Entah sampai kapan pemerintah ketagihan menambah utang. Utang seperti sudah menjadi candu. Alasan pemerintah berutang adalah untuk memacu pertumbuhan ekonomi.
Alasan tersebut jelas mengada-ada, karena peranan pemerintah dalam pertumbuhan ekonomi kalah besar dibandingkan dengan peranan masyarakat dan swasta. Bila tercipta iklim investasi yang kondusif, seperti keamanan terjamin, hukum dapat ditegakkan dan birokrasi tidak korup. Swasta, baik lokal maupun asing akan berlomba-lomba berinvestasi ke sini. Karena mereka melihat potensi yang besar di negara ini. Akibatnya pertumbuhan ekonomi akan naik dengan sendirinya.

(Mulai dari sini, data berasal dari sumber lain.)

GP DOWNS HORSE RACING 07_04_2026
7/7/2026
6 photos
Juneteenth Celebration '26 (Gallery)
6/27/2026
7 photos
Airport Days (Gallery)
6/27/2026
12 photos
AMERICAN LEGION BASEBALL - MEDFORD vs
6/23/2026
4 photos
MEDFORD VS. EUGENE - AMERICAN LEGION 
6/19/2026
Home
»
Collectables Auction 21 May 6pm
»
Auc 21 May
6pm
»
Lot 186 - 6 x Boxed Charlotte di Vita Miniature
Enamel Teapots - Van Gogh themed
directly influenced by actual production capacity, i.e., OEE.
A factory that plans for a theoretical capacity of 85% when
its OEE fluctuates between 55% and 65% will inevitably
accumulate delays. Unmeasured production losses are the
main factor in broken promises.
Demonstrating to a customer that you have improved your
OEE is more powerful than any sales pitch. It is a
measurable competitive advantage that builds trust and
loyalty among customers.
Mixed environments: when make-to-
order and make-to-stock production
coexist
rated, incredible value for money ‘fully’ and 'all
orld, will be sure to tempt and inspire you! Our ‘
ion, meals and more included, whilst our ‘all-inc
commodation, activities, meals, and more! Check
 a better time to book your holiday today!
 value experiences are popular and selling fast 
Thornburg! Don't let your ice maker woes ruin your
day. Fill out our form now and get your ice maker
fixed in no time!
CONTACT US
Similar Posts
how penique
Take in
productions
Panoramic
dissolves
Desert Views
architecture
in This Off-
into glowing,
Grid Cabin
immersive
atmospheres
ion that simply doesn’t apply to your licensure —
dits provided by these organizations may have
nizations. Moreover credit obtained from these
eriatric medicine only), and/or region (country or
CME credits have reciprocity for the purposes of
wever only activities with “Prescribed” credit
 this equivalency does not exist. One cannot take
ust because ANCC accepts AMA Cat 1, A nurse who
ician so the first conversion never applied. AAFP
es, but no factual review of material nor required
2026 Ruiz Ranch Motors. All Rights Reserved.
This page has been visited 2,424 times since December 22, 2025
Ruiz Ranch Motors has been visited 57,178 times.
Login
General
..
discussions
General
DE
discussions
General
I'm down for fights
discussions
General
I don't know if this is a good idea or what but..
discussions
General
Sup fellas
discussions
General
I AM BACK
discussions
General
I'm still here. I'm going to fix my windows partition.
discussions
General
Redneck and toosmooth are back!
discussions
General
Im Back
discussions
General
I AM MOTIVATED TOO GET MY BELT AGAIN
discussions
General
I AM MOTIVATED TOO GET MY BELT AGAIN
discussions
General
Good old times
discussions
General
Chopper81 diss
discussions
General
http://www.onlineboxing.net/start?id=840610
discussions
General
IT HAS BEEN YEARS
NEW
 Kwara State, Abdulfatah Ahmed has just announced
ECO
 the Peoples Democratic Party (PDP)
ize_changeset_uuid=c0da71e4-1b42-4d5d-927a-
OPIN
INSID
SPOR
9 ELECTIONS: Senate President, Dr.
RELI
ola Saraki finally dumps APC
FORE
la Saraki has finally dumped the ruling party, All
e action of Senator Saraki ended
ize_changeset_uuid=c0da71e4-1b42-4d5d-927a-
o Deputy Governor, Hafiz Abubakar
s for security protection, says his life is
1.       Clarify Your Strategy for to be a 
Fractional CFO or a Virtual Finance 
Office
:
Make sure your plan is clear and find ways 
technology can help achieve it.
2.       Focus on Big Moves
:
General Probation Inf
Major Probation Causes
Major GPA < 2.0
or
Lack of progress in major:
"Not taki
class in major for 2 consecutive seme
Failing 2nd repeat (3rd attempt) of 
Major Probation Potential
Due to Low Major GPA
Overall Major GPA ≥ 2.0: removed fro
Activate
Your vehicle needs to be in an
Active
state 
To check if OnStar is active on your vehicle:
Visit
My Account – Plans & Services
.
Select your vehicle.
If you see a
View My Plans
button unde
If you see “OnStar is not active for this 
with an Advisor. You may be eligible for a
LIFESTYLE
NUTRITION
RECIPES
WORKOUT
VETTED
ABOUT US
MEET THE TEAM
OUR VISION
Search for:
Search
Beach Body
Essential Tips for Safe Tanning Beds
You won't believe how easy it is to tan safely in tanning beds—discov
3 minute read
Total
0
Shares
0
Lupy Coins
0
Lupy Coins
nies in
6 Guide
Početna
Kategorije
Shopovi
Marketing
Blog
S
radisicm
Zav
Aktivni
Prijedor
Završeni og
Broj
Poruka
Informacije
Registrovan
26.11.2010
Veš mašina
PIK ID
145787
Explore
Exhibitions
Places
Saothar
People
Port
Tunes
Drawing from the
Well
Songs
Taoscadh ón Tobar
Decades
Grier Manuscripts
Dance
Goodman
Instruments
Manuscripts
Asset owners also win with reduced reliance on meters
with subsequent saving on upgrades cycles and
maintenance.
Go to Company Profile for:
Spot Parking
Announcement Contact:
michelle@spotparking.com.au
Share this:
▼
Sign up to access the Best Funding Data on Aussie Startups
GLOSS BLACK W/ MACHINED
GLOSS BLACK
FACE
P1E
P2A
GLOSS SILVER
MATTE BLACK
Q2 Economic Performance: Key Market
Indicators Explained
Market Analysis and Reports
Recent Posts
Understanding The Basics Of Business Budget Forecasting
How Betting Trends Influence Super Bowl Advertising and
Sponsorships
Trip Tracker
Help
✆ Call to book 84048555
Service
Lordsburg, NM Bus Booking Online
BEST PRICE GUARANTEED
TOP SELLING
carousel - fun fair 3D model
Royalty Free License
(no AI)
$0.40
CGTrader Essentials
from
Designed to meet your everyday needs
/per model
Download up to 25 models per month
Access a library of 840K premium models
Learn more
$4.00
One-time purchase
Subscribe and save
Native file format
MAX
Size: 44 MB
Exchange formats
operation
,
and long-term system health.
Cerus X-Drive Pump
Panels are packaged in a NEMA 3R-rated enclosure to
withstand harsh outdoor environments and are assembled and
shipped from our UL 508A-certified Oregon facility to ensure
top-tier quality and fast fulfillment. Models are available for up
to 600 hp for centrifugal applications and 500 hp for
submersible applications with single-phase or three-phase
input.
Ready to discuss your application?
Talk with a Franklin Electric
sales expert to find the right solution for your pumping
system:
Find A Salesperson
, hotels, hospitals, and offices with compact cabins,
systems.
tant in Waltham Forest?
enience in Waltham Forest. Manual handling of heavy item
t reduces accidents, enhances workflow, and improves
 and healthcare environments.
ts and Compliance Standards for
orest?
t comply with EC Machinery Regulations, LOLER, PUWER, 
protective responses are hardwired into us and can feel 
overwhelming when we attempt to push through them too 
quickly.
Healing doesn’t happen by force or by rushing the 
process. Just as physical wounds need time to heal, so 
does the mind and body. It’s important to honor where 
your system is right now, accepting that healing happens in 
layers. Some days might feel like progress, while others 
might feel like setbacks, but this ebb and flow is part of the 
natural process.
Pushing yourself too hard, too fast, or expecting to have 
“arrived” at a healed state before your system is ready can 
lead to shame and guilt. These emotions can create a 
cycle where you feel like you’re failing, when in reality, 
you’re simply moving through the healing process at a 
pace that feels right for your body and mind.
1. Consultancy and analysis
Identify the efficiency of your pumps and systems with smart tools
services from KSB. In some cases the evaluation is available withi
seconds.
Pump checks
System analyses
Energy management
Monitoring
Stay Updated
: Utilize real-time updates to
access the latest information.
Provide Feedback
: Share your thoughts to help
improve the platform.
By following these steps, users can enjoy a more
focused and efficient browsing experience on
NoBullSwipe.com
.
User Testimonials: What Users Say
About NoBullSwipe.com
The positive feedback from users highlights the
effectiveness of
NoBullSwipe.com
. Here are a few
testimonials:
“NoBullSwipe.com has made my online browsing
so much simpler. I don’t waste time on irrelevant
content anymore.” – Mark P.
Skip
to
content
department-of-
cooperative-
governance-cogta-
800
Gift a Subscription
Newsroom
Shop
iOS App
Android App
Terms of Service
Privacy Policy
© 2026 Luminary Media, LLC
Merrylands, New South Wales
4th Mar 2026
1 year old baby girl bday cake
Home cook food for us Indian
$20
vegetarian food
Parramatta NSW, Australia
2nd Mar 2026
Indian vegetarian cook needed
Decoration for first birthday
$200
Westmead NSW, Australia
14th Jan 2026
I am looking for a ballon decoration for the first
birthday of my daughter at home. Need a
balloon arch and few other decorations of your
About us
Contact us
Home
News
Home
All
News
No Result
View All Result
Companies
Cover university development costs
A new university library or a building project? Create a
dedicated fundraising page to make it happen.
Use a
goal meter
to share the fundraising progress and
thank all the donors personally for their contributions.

Pemerintah juga akan tetap dapat berperan dalam pertumbuhan ekonomi walau anggaran surplus. Karena pemerintah setiap tahun toh, akan tetap melakukan belanja modal, seperti membangun jembatan, jalan dan lain-lain.Tapi tentunya tidak usah grasa-grusu melakukannya.
Tugas utama pemerintah sekarang adalah bagaimana menciptakan iklim yang kondusif bagi investor serta menekan kebocoran anggaran, baik dari sisi pendapatan maupun sisi pengeluaran. Cukup menyamakan tax ratio dan ICOR seperti Malaysia dan Filipina saja. Bila hal itu dijalankan, hasilnya bisa membuat ekonomi Indonesia menjadi jauh lebih baik, tanpa harus terus-menerus menambah utang.